Miles' ambitious debut LP, Heartfall, is out on August 26th and features contributions from members of Devendra Banhart, Kevin Morby, and Aldous Harding's bands. Click here to pre-order the record. In case you've missed them, check out the previous singles "The Ark" & "Moongreening"

"The song embodies a gentle pastoral mood, taking on a pensive and reflective air that dives from the burdens of duress and distress for a landing of solace and comfort." - Week In Pop

The green murmuring of dreams has long echoed through Miles Hewitt's work, whether in poetry or song. After years leading Boston art-rock collective The Solars, whose 2017 EP Retitled Remastered landed on DigBoston's Best Massachusetts Albums of 2017, Hewitt returned to Harvard College to finish his award-winning collection of poems The Candle is Forever Learning to Sing.

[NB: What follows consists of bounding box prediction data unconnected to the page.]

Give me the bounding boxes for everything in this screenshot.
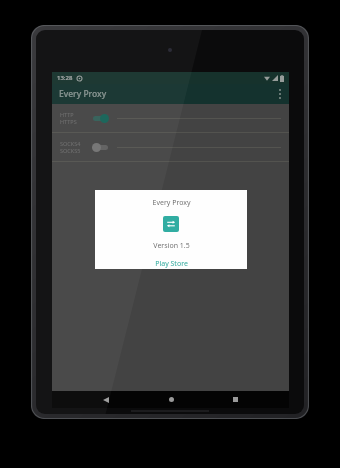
button[interactable]: More options: [271, 85, 289, 103]
button[interactable]: Switch off: [92, 142, 109, 152]
staticText: Play Store: [155, 259, 188, 269]
button[interactable]: Back: [96, 391, 116, 408]
button[interactable]: Home: [161, 391, 181, 408]
staticText: Every Proxy: [59, 88, 107, 100]
button[interactable]: Play Store: [155, 259, 188, 269]
staticText: Version 1.5: [153, 241, 190, 251]
button[interactable]: SOCKS4: [52, 133, 289, 161]
staticText: 13:28: [57, 74, 73, 82]
staticText: Every Proxy: [152, 198, 191, 208]
staticText: HTTPS: [60, 118, 77, 125]
staticText: SOCKS5: [60, 147, 81, 154]
button[interactable]: Switch on: [92, 113, 109, 123]
button[interactable]: HTTP: [52, 104, 289, 132]
staticText: SOCKS4: [60, 140, 81, 147]
staticText: HTTP: [60, 111, 74, 118]
button[interactable]: Recent apps: [225, 391, 245, 408]
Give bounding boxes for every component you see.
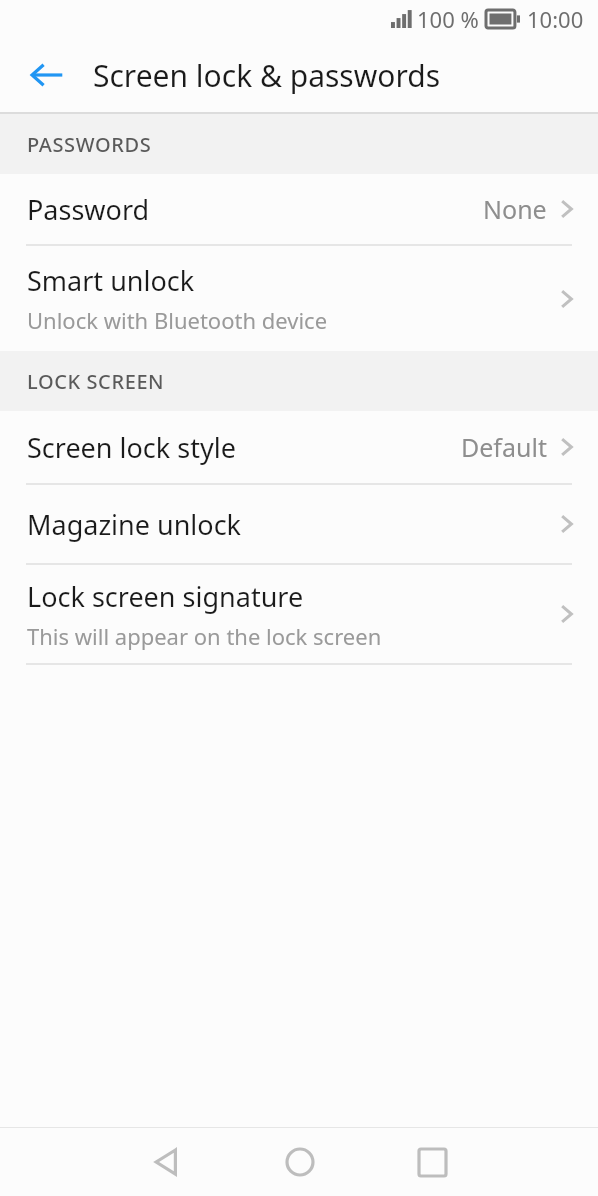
staticText: This will appear on the lock screen [27,621,382,651]
button[interactable]: Back [100,1128,233,1196]
staticText: LOCK SCREEN [27,368,165,395]
staticText: None [483,192,547,226]
button[interactable]: Smart unlock [0,246,598,351]
staticText: Default [461,430,547,464]
button[interactable]: Magazine unlock [0,485,598,563]
staticText: Screen lock & passwords [93,55,441,96]
button[interactable]: Recent apps [366,1128,499,1196]
staticText: Magazine unlock [27,506,242,543]
staticText: 10:00 [527,4,584,34]
staticText: Password [27,191,150,228]
staticText: Unlock with Bluetooth device [27,305,328,335]
staticText: Smart unlock [27,262,195,299]
staticText: PASSWORDS [27,131,152,158]
staticText: Screen lock style [27,429,236,466]
button[interactable]: Password [0,174,598,244]
staticText: 100 % [417,4,479,34]
button[interactable]: Screen lock style [0,411,598,483]
button[interactable]: Home [233,1128,366,1196]
button[interactable]: Lock screen signature [0,565,598,663]
staticText: Lock screen signature [27,578,304,615]
button[interactable]: Back [18,46,76,104]
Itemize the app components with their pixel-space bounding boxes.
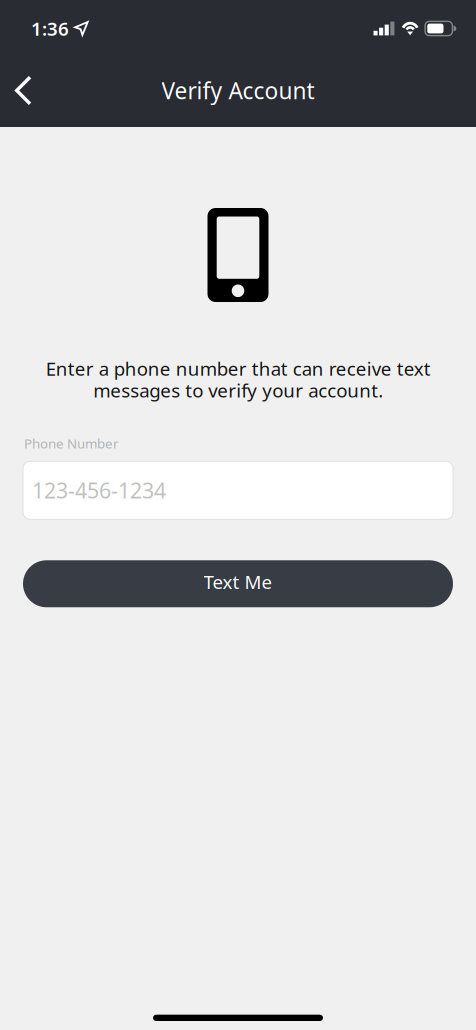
staticText: Text Me <box>204 569 272 594</box>
button[interactable]: Text Me <box>23 560 453 607</box>
staticText: Enter a phone number that can receive te… <box>46 356 430 403</box>
staticText: 1:36 <box>31 16 69 41</box>
staticText: Phone Number <box>24 435 119 452</box>
button[interactable]: Back <box>0 62 58 118</box>
staticText: Verify Account <box>162 75 314 106</box>
button[interactable]: Phone Number field <box>23 461 453 519</box>
staticText: 123-456-1234 <box>32 476 166 504</box>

Following his graduation in 2018, Hewitt made for the sylvan Pioneer Valley of western Massachusetts, settling in a small hilltown just down the road from a friend's recording studio and a few miles from where he'd spent his first year of life.

It was there, amidst the cycling greens, browns, and blues, that the songs that would become Hewitt's ambitious and wide-ranging debut solo album, Heartfall, emerged. Drawing on British and American folk music, '70s songwriter rock, psychedelia, krautrock, and electronic music, Heartfall seeks what the late critic Ian MacDonald called "the chime." It's an album for album-lovers, redolent with longing and mystery, magic and dread, wielding the poet's eye for enchantment, the musician's ear for the unsayable, and the mystic's heart of gold.

This is music on an elemental scale - cycles and wheels, warped and misused, recur, as do fires, rain, heavenly bodies, spirits, and dreams - with Hewitt's unmistakable silvery voice smiling near the center. Formally spare, few of Heartfall's compositions have recognizable verse/chorus structures, instead holding patterns that melt away only when fully exhausted.

Hewitt recalls: "As I became interested in a less anthropocentric mentality, I wondered if this could be expressed through formally organic songs, built from looping phrases or motifs and evolving at the level of the line." The effect of these slow changes - a kind of temporal dilation that can make it easy to forget just how long you've been listening to a given song - invites a state of consciousness more familiar in drone and ambient music than most rock 'n' roll.

Opening track "Moongreening" arrived "all at once, like a complete transmission" during an uneasy and sleepless night about a month into the pandemic. Ranging from ancient mythology to modern emergency, its chorus ("Days of doubt, nights of dreaming") was influenced by Robert Graves' seminal The White Goddess and establishes the album's liminal, twilit mood, while its instrumentation - building from a naked vocal-and-piano solo performance to a grand production featuring saxophones, congas, and a string quartet - introduces its epic musical scope.

Later, Heartfall's title track foresees an uncanny autumn, one that has arrived at the wrong time, or is perhaps the last one. Hewitt's sandpapery vocal - "It ain't much, but it's home / out here with everything in bloom" - weaves eerily with Griffin Brown's chromatic string quartet arrangement, which seems to speak in its own inhuman tongue.

"The Ark" opens with the sound of rushing water that transforms into a tempest of drums and bass, setting up a search for the mythical vessel that can deliver humanity from climatic doom; "Vision," the album's closer, ends with a rainbow - a covenant of ecological balance and safety.